Where has the data come from?

"The majority of customer support calls this week have been from customer's with issues logging in to the product" is something that the Head of Customer Success might come and tell you, but where's the information come from?

Is there a report that you can view that shows this statistic, and where did the data from this report get generated from?  Is it the customer success team's opinion because they've had a number of customers with major issues in this area and that's what they perceive as being the biggest issues of the week.

Do you trust the source of the data, and if not, how can you get to the point where you do believe what is being presented to you?

You don't want to divert resources to something in one direction, when the reality is that there is a bigger problem in another area that just isn't apparent from the data source you're seeing.

Is it causation or just correlation?

Firstly, what do we mean by correlation and causation?

Correlation is when two variables move in relation to each other.  For example, this week the number of new sign ups went up and income went up.

Causation is when one of the variables is as a direct result of the movement of the other variable.  For example, this week the number of paying sign ups went up and income from paying sign ups went up.

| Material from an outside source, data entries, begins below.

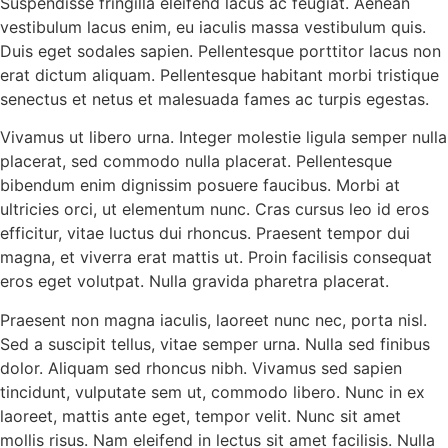
Suspendisse fringilla eleifend lacus ac feugiat. Aenean
vestibulum lacus enim, eu iaculis massa vestibulum quis.
Duis eget sodales sapien. Pellentesque porttitor lacus non
erat dictum aliquam. Pellentesque habitant morbi tristique
senectus et netus et malesuada fames ac turpis egestas.
Vivamus ut libero urna. Integer molestie ligula semper nulla
placerat, sed commodo nulla placerat. Pellentesque
bibendum enim dignissim posuere faucibus. Morbi at
ultricies orci, ut elementum nunc. Cras cursus leo id eros
efficitur, vitae luctus dui rhoncus. Praesent tempor dui
magna, et viverra erat mattis ut. Proin facilisis consequat
eros eget volutpat. Nulla gravida pharetra placerat.
Praesent non magna iaculis, laoreet nunc nec, porta nisl.
Sed a suscipit tellus, vitae semper urna. Nulla sed finibus
dolor. Aliquam sed rhoncus nibh. Vivamus sed sapien
tincidunt, vulputate sem ut, commodo libero. Nunc in ex
laoreet, mattis ante eget, tempor velit. Nunc sit amet
mollis risus. Nam eleifend in lectus sit amet facilisis. Nulla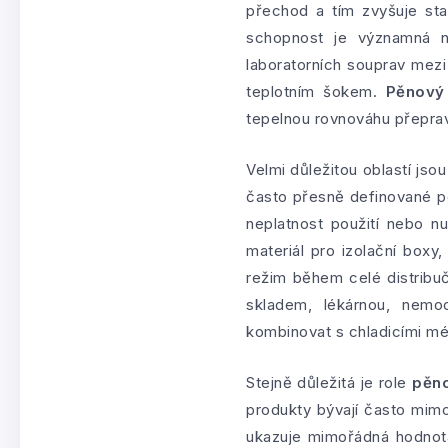
přechod a tím zvyšuje sta
schopnost je významná na
laboratorních souprav mezi 
teplotním šokem.
Pěnový 
tepelnou rovnováhu přepra
Velmi důležitou oblastí jso
často přesně definované po
neplatnost použití nebo nu
materiál pro izolační boxy,
režim během celé distribu
skladem, lékárnou, nemo
kombinovat s chladicími mé
Stejně důležitá je role
pěno
produkty bývají často mimoř
ukazuje mimořádná hodno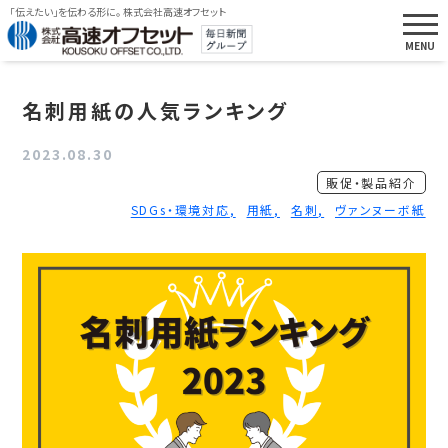
「伝えたい」を伝わる形に。 株式会社高速オフセット
名刺用紙の人気ランキング
2023.08.30
販促・製品紹介
SDGs・環境対応
用紙
名刺
ヴァンヌーボ紙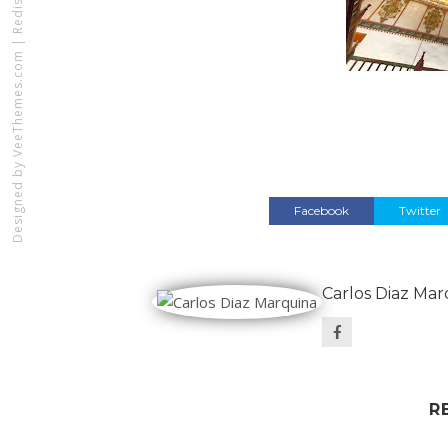
|
VeeThemes.com
Designed by
Facebook
Twitter
Carlos Diaz Mar
R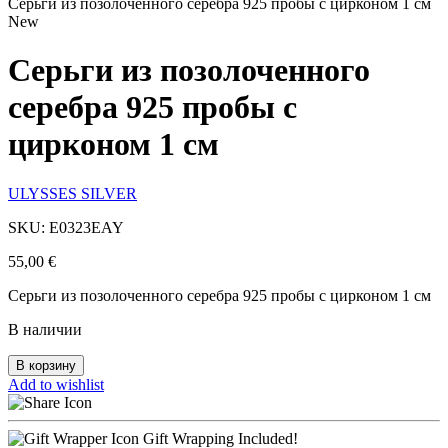
Серьги из позолоченного серебра 925 пробы с цирконом 1 см
New
Серьги из позолоченного
серебра 925 пробы с
цирконом 1 см
ULYSSES SILVER
SKU: E0323EAY
55,00
€
Серьги из позолоченного серебра 925 пробы с цирконом 1 см
В наличии
В корзину
Add to wishlist
Gift Wrapping Included!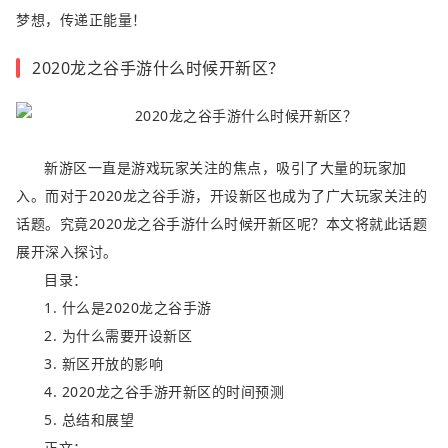
梦想，传递正能量！
2020龙之谷手游什么时候开新区？
新游区一直是游戏玩家关注的焦点，吸引了大量的玩家加
入。而对于2020龙之谷手游，开设新区也成为了广大玩家关注的
话题。究竟2020龙之谷手游什么时候开新区呢？本文将就此话题
展开深入探讨。
目录：
1. 什么是2020龙之谷手游
2. 为什么需要开设新区
3. 新区开放的影响
4. 2020龙之谷手游开新区的时间预测
5. 总结和展望
正文：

If we look back at the example we gave in the correlation definition, where the number of new sign ups went up this week, as did income, we can say that just because sign ups increased it doesn't mean that the income increase was as a direct result of it.  The increase in new sign ups could all be from free subscribers and all the income increases could come from existing customers who were upgrading.

As such, it's important for us as product managers to understand what the really cause of a data point moving is, so that when we take action we're taking action on the right thing.

Is it a big number?

And then back to the example of the question I asked at the start.  Is it a big number?

"100 customers cancelled their subscription this week"

Of course, it never feels great to lose customers, but in every product there is a natural level of customer churn, so is losing 100 customers good or bad?

If you've got 105 customers and in one week you lose 100, then it seems pretty bad.

If you've got 1 million customers and lose 100, then the number takes on a different perspective.

It's for this reason that we should utilize other data ideas to provide context.  For example, percentages might show you how things change in relation to the whole, or trends might show you how changes are occurring over time.

"0.25% of customers cancelled this subscription this week, down against the quarterly average of 0.35%" is a more context driven set of statistics.